Re-Animator: A Hora dos Mortos Vivos

Um lugar comum entre fãs de terror é a máxima de que adaptações boas dos contos e novelas de H P Lovecraft inexistem. O cinema produzido por Brian Yuzna e dirigido por Stuart Gordon desafiam essa pecha, especialmente por conta de Re-Animator: A Hora dos Mortos Vivos que a sua maneira, reinventa um pouco dos contos de zumbi no cinema.

O filme, que tem seu protagonista no icônico e carismático Jeffrey Combs como o doutor Herbert West, é agressivo, cheio de gore e completamente sem vergonha em sua abordagem, sem receio de usar de um sensacionalista no seu drama, sendo absolutamente inventivo nos efeitos visuais também.

Esse é um clássico injustiçado do terror, pouco lembrado dada a qualidade que tem além de ter uma quantidade de momentos icônicos considerável e que foram largamente copiados em outras obras.

Embora a versão do morto vivo não seja o monstro clássico introduzido em A Noite dos Mortos Vivos de George A. Romero, os seres reanimados pelo soro verde de West são assustadores, e remetem a uma causa científica, tal qual foi explorada, sob um viés diferente na saga Biohazard/Resident Evil nos games.

A tradução brasileira se apegou a moda de chamar filmes de terror por A Hora de..." tal qual A Hora do Pesadelo, A Hora do Espanto ou A Hora do Lobisomem, mas fato é que essa obra é bem diferente das suas parceiras de nome, especialmente pela insanidade de quase todos os seus personagens, não só com o West, mas também nos doutores Carl Hill (David Gale) e no futuro parceiro de Herbert, o jovem Dan Cain (Bruce Abbott), que além de estar buscando uma bolsa de estudos, ainda é apaixonado por Megan Halsey (Barbara Crampton), a bela filha do reitor da universidade Miskatonic.

O filme não demora a mostrar suas intenções e seu caráter.
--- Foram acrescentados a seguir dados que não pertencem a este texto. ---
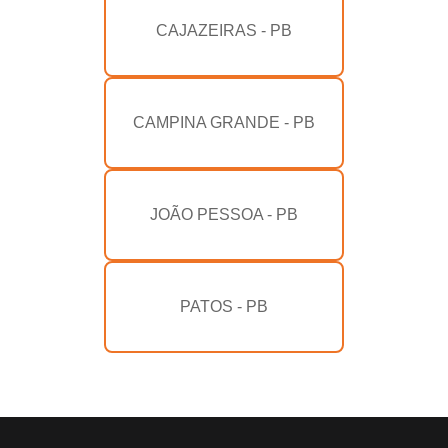
CAJAZEIRAS - PB
CAMPINA GRANDE - PB
JOÃO PESSOA - PB
PATOS - PB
Já no epílogo, West manipula seu reagente em um colega, enquanto está na Europa. A cena é sangrenta, choca e estabelece o grau de exploração da violência e sanguinolência que será a tônica.

A sequência também expõe a deturpação do ensino de medicina, transformando a universidade que deveria ser o lar do saber em um palco semelhante a um circo de horrores, resultando em um picadeiro de homens que brincam de ser deus. O laboratório vira o centro de atos inescrupulosos, como também seria quando a trama vai para a América.

Já no segundo cenário o ambiente limpo e normalizado da Miskatonic (que vem a ser a base dos estudos profanos também no conto lovecraftiano) rapidamente é tomado pelo vil doutor West, que mesmo sendo discreto em um primeiro momento, se espalha por ali como um vírus toma um corpo saudável, ainda que aqui não haja personagens bondosos, exceção talvez a mocinha Megan.

A ideia original de Gordon seria adaptar o conto em uma série de televisão, o que até fazia sentido, visto que mesmo sendo uma história curta, é originalmente contada em seis partes, formando quase uma noveleta. Em conversas com o técnico de efeitos especiais Bob Greenberg, (que fez Dark Star de John Carpenter), ele foi convencido de que o mercado para terror era o de longas-metragens para o cinema.

Greenberg então apresentou Gordon ao produtor Brian Yuzna, que por sua vez decidiu usar seus contatos para fazer um acordo de distribuição com a Empire Pictures em troca de serviços de pós-produção.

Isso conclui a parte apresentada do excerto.